# ID Application Tracking?



## Ebenezar1 (Jun 30, 2016)

Hi I applied for my SA ID on 1 December 2016, I'd like to know if there's a way of tracking the application. I only received an SMS on the day that I applied acknowledging receipt of my application. And also i've seen here people say that they received their ID numbers how and where does one get it from. Thanks. The online tracking is not working on the DHA site and also the sms tracking requires an ID number.


----------



## chris_mave (Jun 24, 2016)

You track with the reference number on the application form or go back to your office of application and get the ID number.

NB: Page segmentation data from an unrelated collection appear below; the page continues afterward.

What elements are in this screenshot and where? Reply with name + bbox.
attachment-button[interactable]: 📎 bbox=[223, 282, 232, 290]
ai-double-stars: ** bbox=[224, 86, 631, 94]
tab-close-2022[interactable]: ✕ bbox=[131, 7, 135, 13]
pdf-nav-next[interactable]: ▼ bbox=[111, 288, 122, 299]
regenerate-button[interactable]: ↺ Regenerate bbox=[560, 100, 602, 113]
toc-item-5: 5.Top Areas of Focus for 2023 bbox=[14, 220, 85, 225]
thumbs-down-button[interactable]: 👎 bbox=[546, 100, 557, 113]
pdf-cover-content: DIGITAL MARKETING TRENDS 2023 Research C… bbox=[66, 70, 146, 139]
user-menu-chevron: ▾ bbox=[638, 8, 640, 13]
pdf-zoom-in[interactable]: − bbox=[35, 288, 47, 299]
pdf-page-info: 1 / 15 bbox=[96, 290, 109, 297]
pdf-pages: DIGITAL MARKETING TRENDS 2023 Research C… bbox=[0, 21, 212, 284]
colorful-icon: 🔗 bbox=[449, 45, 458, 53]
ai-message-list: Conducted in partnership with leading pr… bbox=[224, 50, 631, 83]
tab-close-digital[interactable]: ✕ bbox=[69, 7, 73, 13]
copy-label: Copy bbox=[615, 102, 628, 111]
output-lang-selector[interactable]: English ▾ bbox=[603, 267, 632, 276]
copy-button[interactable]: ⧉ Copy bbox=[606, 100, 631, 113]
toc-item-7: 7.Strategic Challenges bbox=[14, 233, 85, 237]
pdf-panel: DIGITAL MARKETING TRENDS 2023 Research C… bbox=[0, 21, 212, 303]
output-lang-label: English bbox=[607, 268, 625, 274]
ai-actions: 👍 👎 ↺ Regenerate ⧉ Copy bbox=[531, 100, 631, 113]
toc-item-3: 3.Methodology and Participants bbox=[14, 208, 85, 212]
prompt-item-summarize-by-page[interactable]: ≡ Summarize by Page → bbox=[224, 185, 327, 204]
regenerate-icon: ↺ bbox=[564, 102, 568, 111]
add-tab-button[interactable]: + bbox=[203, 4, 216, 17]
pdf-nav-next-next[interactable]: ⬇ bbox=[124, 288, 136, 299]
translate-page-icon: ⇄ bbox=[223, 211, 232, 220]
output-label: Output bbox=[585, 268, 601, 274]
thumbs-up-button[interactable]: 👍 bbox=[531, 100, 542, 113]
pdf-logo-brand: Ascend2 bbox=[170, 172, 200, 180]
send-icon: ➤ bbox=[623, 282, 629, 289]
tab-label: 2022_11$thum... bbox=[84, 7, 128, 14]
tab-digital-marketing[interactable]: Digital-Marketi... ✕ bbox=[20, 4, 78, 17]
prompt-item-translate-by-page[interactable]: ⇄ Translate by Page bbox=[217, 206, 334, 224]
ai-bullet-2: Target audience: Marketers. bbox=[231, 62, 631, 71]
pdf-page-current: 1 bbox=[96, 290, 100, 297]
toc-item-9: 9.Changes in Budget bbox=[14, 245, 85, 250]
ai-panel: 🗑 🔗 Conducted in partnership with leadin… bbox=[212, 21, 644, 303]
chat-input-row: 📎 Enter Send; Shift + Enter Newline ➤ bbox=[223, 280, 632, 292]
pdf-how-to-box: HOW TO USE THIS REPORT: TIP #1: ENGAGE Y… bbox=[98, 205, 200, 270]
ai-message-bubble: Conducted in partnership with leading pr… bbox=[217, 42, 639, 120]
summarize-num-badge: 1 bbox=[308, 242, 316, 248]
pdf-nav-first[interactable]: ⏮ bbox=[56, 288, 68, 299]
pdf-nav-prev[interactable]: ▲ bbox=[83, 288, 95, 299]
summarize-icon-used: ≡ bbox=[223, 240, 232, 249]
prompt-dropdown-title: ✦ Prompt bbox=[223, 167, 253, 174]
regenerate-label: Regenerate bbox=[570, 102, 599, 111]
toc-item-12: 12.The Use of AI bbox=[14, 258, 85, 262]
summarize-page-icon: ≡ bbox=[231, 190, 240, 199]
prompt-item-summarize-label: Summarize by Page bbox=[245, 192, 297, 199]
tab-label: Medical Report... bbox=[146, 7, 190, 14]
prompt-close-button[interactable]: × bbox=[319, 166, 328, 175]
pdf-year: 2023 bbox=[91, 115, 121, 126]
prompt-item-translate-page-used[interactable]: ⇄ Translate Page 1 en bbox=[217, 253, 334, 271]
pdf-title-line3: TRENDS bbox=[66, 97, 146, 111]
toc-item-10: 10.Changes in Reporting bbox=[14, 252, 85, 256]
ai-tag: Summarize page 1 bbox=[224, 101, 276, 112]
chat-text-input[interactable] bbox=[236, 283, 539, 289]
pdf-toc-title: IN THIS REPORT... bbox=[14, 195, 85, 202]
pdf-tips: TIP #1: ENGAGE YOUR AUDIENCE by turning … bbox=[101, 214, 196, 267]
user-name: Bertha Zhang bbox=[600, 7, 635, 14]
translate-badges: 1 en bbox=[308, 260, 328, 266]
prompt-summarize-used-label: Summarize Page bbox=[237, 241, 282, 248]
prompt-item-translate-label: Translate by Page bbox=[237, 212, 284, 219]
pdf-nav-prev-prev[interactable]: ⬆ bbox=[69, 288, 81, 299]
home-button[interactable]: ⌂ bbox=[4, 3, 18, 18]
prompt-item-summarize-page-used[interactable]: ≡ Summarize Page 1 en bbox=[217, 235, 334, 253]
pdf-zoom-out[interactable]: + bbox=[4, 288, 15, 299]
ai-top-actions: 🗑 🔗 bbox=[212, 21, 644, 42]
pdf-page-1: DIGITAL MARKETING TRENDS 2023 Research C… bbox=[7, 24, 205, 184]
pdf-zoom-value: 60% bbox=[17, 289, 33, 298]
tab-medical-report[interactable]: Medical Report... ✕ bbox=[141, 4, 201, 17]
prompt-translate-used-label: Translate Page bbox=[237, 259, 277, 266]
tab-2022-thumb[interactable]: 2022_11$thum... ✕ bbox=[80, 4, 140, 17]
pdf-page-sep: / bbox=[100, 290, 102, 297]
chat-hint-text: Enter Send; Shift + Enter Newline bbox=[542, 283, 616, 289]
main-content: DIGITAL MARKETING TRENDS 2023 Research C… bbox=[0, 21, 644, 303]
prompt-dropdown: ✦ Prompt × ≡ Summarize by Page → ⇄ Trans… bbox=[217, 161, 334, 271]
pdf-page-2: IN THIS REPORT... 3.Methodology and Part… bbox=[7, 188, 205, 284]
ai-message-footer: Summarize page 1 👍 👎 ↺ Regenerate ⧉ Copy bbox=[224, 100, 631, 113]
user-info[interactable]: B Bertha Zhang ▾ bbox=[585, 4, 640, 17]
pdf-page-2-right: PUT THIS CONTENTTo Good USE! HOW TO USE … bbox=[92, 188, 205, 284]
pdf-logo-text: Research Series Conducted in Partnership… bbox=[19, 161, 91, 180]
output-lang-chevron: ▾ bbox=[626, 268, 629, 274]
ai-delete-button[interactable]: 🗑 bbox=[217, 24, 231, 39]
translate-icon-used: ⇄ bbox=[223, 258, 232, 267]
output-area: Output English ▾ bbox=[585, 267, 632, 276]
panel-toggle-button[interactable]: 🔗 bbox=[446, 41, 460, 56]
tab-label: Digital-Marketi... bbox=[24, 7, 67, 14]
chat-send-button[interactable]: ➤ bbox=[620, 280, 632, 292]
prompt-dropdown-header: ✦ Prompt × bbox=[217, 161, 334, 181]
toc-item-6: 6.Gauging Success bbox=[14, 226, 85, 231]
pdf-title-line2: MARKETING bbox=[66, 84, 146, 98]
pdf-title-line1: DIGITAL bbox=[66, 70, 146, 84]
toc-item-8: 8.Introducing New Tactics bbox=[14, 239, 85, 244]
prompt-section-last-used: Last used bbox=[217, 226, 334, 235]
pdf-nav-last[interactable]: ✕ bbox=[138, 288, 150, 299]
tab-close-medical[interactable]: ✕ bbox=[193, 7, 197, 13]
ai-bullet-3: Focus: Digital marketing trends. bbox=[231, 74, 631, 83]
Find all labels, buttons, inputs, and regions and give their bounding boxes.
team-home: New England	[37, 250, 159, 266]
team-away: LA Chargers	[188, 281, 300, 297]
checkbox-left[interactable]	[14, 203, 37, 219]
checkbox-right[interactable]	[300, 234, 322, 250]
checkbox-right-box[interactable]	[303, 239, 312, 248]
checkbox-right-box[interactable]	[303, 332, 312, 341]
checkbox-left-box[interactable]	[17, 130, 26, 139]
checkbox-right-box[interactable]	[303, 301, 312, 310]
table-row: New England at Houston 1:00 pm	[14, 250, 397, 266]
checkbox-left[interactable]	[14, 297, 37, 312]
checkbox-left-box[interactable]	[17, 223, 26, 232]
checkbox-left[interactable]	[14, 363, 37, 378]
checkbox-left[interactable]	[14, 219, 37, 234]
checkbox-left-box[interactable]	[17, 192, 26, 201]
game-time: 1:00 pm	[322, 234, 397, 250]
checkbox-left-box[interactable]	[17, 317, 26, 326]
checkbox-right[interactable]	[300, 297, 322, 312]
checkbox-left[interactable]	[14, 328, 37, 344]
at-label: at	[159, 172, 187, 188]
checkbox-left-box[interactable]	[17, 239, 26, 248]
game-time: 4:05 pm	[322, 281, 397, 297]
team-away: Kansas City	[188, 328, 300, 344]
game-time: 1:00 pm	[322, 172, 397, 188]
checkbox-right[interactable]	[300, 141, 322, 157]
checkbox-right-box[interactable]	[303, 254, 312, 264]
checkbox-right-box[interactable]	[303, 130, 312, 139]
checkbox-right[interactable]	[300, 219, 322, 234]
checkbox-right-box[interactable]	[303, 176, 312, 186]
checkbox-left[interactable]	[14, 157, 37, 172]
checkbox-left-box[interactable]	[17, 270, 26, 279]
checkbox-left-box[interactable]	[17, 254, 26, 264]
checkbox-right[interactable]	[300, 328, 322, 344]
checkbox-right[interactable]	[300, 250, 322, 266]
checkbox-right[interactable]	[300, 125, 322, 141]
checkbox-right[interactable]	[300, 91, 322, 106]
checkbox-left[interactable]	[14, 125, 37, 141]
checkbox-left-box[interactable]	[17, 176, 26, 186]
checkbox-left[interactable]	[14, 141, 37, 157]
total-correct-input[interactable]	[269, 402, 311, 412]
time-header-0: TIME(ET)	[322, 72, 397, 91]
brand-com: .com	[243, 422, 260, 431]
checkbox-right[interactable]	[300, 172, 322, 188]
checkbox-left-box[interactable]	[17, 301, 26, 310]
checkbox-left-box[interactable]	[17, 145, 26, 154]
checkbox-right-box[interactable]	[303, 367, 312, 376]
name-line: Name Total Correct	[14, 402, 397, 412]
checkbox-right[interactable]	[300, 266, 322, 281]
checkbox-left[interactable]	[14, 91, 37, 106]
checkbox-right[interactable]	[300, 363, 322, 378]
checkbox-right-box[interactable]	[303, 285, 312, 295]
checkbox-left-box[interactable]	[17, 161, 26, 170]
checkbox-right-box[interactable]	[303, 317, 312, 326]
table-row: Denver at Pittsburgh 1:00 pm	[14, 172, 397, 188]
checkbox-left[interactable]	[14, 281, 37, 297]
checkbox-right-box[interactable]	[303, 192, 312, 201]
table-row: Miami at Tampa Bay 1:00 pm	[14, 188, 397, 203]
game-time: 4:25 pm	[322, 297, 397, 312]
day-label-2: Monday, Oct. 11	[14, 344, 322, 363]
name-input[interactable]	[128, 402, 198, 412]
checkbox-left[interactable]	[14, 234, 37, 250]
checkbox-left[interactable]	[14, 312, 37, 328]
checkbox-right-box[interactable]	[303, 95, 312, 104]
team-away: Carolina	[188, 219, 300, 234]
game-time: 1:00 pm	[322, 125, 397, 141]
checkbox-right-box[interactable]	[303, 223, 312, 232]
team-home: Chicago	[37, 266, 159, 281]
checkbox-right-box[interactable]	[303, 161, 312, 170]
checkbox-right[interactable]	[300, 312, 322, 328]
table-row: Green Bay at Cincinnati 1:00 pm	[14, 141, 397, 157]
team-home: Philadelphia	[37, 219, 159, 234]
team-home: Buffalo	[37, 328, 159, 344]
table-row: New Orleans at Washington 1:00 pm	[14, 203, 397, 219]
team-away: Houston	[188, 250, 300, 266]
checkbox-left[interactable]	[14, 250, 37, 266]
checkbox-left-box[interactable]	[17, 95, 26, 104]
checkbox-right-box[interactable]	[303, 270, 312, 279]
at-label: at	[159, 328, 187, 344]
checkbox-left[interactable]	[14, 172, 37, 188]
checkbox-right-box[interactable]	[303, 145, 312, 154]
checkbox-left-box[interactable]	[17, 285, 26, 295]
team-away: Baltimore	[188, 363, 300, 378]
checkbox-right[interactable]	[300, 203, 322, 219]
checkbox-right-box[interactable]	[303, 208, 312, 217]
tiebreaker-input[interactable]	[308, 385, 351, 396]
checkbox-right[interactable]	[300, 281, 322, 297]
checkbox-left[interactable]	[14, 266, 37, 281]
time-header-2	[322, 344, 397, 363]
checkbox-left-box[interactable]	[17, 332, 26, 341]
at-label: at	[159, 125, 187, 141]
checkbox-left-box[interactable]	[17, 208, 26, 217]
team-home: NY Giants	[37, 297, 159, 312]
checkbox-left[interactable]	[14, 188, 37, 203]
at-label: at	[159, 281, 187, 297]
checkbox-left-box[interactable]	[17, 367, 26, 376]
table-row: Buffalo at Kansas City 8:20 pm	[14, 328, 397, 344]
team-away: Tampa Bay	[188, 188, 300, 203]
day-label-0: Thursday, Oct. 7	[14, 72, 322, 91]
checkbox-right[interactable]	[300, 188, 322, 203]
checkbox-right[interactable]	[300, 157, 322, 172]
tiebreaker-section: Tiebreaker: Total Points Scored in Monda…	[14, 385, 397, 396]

Sent from my LG-D855 using Tapatalk


----------



## Ebenezar1 (Jun 30, 2016)

Thanks a lot. have u received your ID chris.


----------



## chris_mave (Jun 24, 2016)

No i applied end of october. It has been at marriages since 7 november. I have stopped calling DHA. Too tiring

Sent from my LG-D855 using Tapatalk


----------



## Ebenezar1 (Jun 30, 2016)

That's the response i got as well. Its at the marriages stage whatever that means. I will call again when its been 3 months.


----------



## chris_mave (Jun 24, 2016)

I will update if mine changes but i have stopped checking

Sent from my LG-D855 using Tapatalk


----------



## Ebenezar1 (Jun 30, 2016)

Ya i'm sure we can wait a little more, i will let u know if there's any change as well.

Good day.


----------



## 1395193 (Jan 17, 2017)

Any changes so far?



Ebenezar1 said:


> Ya i'm sure we can wait a little more, i will let u know if there's any change as well.
> 
> Good day.


----------



## Ebenezar1 (Jun 30, 2016)

No change so far. and I'm looking at getting a home loan. Yet I need this ID.


----------



## chris_mave (Jun 24, 2016)

My ID left marriages on friday 17 Feb after 3 months there


Waiting now for it to go to printing


----------



## Ebenezar1 (Jun 30, 2016)

Congrats, Really it takes a long time for married people. Mine is still at marriages went to the DHA on 1 Feb to collect the ID number.


----------